Great Ocean RoadHowever, if the traffic is light the fun begins after Torquay where the road wraps around the cliffs behind Bells Beach down into the charming Angelsea township on the beach.

Now the Great Ocean Road – hacked and hewn by World War I Diggers between 1919 and 1932 – hugs the shore and quickly becomes a dramatic coastline with the road cut into the cliffs and hanging on for dear life above crashing surf. There is nothing to the south but Antarctica and the winds blowing off the ocean can keep you cool on the hottest of Victorian summer days. There can also be a heavy fog similar to those on the Big Sur.

There are many favourite areas on the Great Ocean Road and this is mine, but it can be heavily trafficked with few places for legal overtaking and you have to hope tourists obey the turn-in bays to allow traffic to pass – but don’t count on it. The 80km/h limit is also heavily policed.

Time for a coffee at Lorne in one of the many trendy coffee shops that cater for the trendy Melbournite weekenders. West of Lorne the road fails to disappoint with a rise and fall nature, cutting into inlets and out over headlands around to Apollo Bay where you have to grab some fish and chips for lunch and fight for it with the seagulls.

The road again changes character as it heads inland through the cooling Norfolk pine rainforests of the Great Otway National Park where you can take a twisty detour out to the lighthouse and grab a pic of the many koalas in the trees.

Great Ocean RoadBack on the main road, it changes character yet again riding over the smooth plateau that ends at the sea with dramatic cliffs, the rugged splendour of the famous 12 Apostles rock stacks and many postcard-perfect inlets all the way to the quaint Port Campbell.

Here you can watch the high seas roll up into the harbour as you sip a well-earned beer over lunch at the 12 Rocks Cafe Beach Bar, formerly the Bombora Beach Bar.

It’s 188km from Torquay so it may be an overnighter, but there are plenty of motels of all price levels here.

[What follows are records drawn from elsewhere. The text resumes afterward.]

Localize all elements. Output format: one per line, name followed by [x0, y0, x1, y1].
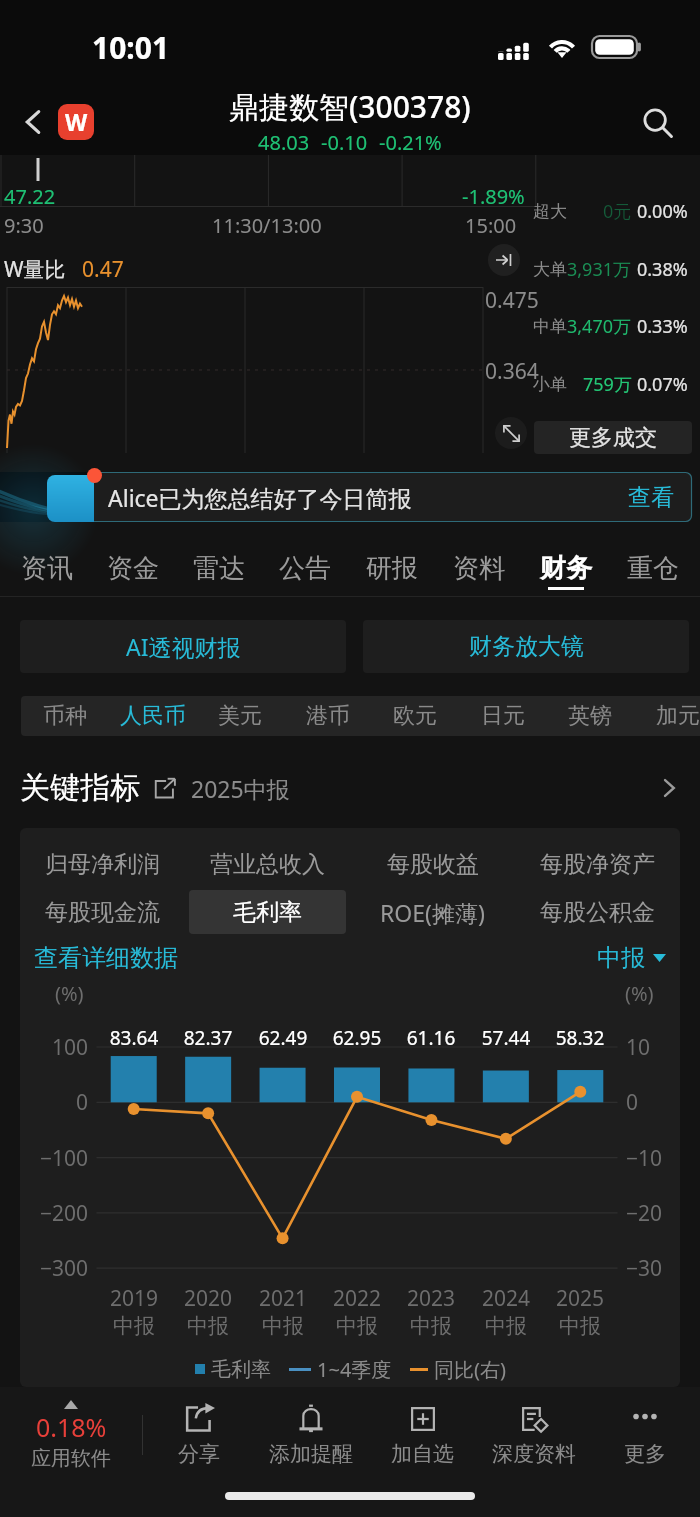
staticText: W量比	[4, 255, 66, 284]
staticText: 日元	[481, 702, 525, 730]
staticText: 港币	[306, 702, 350, 730]
button[interactable]: Alice已为您总结好了今日简报	[0, 472, 700, 522]
staticText: 财务放大镜	[469, 632, 584, 661]
staticText: 美元	[218, 702, 262, 730]
button[interactable]: AI透视财报	[20, 620, 346, 673]
button[interactable]: 人民币	[109, 696, 197, 736]
button[interactable]: 查看详细数据	[34, 943, 178, 973]
button[interactable]: 中单	[528, 298, 700, 355]
button[interactable]: 日元	[459, 696, 547, 736]
button[interactable]: Fullscreen	[495, 417, 527, 449]
button[interactable]: 更多	[589, 1387, 700, 1483]
staticText: 0.364	[485, 357, 539, 386]
staticText: 添加提醒	[269, 1441, 353, 1467]
button[interactable]: 小单	[528, 356, 700, 413]
button[interactable]: 财务放大镜	[363, 620, 689, 673]
button[interactable]: 每股公积金	[519, 890, 676, 934]
button[interactable]: 研报	[348, 534, 435, 597]
staticText: 中报	[336, 1313, 378, 1339]
button[interactable]: 更多成交	[534, 421, 692, 454]
button[interactable]: 公告	[262, 534, 348, 597]
staticText: 人民币	[120, 702, 186, 730]
button[interactable]: 关键指标	[20, 760, 680, 816]
staticText: 2025中报	[191, 773, 290, 804]
button[interactable]: 雷达	[176, 534, 262, 597]
button[interactable]: 添加提醒	[255, 1387, 367, 1483]
staticText: 归母净利润	[45, 850, 160, 879]
staticText: -0.21%	[379, 129, 442, 155]
button[interactable]: ROE(摊薄)	[354, 890, 511, 934]
staticText: ROE(摊薄)	[380, 897, 485, 928]
staticText: −200	[28, 1199, 88, 1228]
staticText: 83.64	[94, 1025, 174, 1051]
button[interactable]: 港币	[284, 696, 372, 736]
staticText: 11:30/13:00	[212, 212, 322, 239]
button[interactable]: 中报	[597, 943, 666, 973]
staticText: 每股现金流	[45, 898, 160, 927]
button[interactable]: 美元	[196, 696, 284, 736]
staticText: −100	[28, 1144, 88, 1173]
button[interactable]: 每股现金流	[24, 890, 181, 934]
staticText: 1~4季度	[317, 1356, 392, 1383]
button[interactable]: Back	[10, 99, 56, 145]
staticText: 57.44	[466, 1025, 546, 1051]
staticText: 中报	[485, 1313, 527, 1339]
button[interactable]: Wencai	[58, 104, 94, 140]
button[interactable]: 每股收益	[354, 842, 511, 886]
staticText: (%)	[625, 980, 654, 1007]
staticText: 0.07%	[637, 372, 688, 397]
button[interactable]: 加元	[634, 696, 700, 736]
staticText: 759万	[583, 372, 632, 397]
button[interactable]: 0.18%	[0, 1387, 142, 1483]
button[interactable]: 资金	[90, 534, 176, 597]
staticText: 0.47	[82, 255, 124, 284]
staticText: 58.32	[540, 1025, 620, 1051]
staticText: 2024	[482, 1284, 531, 1313]
staticText: 公告	[279, 552, 331, 585]
button[interactable]: 毛利率	[189, 890, 346, 934]
staticText: 英镑	[568, 702, 612, 730]
button[interactable]: 资料	[435, 534, 522, 597]
button[interactable]: 币种	[21, 696, 109, 736]
staticText: 分享	[178, 1441, 220, 1467]
staticText: 每股公积金	[540, 898, 655, 927]
button[interactable]: 重仓	[609, 534, 696, 597]
button[interactable]: 欧元	[371, 696, 459, 736]
button[interactable]: Search	[632, 97, 684, 149]
staticText: 100	[28, 1033, 88, 1062]
button[interactable]: 资讯	[4, 534, 90, 597]
staticText: AI透视财报	[126, 631, 241, 662]
staticText: 资料	[453, 552, 505, 585]
staticText: 深度资料	[492, 1441, 576, 1467]
staticText: -0.10	[321, 129, 368, 155]
button[interactable]: 超大	[528, 183, 700, 240]
staticText: 营业总收入	[210, 850, 325, 879]
button[interactable]: 归母净利润	[24, 842, 181, 886]
staticText: 中报	[559, 1313, 601, 1339]
button[interactable]: 加自选	[367, 1387, 478, 1483]
staticText: 2021	[259, 1284, 308, 1313]
button[interactable]: 每股净资产	[519, 842, 676, 886]
staticText: 10	[626, 1033, 651, 1062]
button[interactable]: 深度资料	[478, 1387, 589, 1483]
staticText: 0	[626, 1088, 639, 1117]
staticText: 每股净资产	[540, 850, 655, 879]
button[interactable]: Next	[488, 244, 520, 276]
button[interactable]: 财务	[522, 534, 609, 597]
button[interactable]: 营业总收入	[189, 842, 346, 886]
staticText: 更多成交	[569, 424, 657, 452]
staticText: 2023	[407, 1284, 456, 1313]
staticText: 中报	[597, 943, 645, 973]
button[interactable]: 英镑	[546, 696, 634, 736]
staticText: 0.475	[485, 286, 539, 315]
staticText: −30	[626, 1254, 663, 1283]
button[interactable]: 分享	[143, 1387, 255, 1483]
staticText: 62.49	[243, 1025, 323, 1051]
staticText: 2019	[110, 1284, 159, 1313]
staticText: 2025	[556, 1284, 605, 1313]
staticText: 61.16	[391, 1025, 471, 1051]
staticText: 47.22	[4, 183, 56, 210]
button[interactable]: 大单	[528, 241, 700, 298]
staticText: 中报	[410, 1313, 452, 1339]
staticText: 更多	[624, 1441, 666, 1467]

However, summer days are long down here and you can easily make it all the way back to Melbourne before twilight ends.

If the traffic becomes too much on the Great Ocean Rd, there are several roads that cut back through cool forests into the mountains such as the road from Lavers Hill to Colac, Forrest or Sunnyside roads out of Apollo Bay, or Deans Marsh or Erskine Falls roads out of Lorne.

These are nice sidetracks, but once clear of the mountain forests, they run into boring and very hot rolling country roads that wind back to Geelong.


  1. It may be a beautiful ride (I’ve yet to ride it). Living in Townsville, North Queensland though we have access to Gillie Range, Rex Range, Palmerston Range and others.

    One day I will ride the great ocean road. 🙂

    1. Why not send in your critique of those roads? Include some photos and tips on where to eat, drink and fill-up! Queensland could do with a bit of motorcycle tourism promotion to counter the effect of the anti-bikie laws.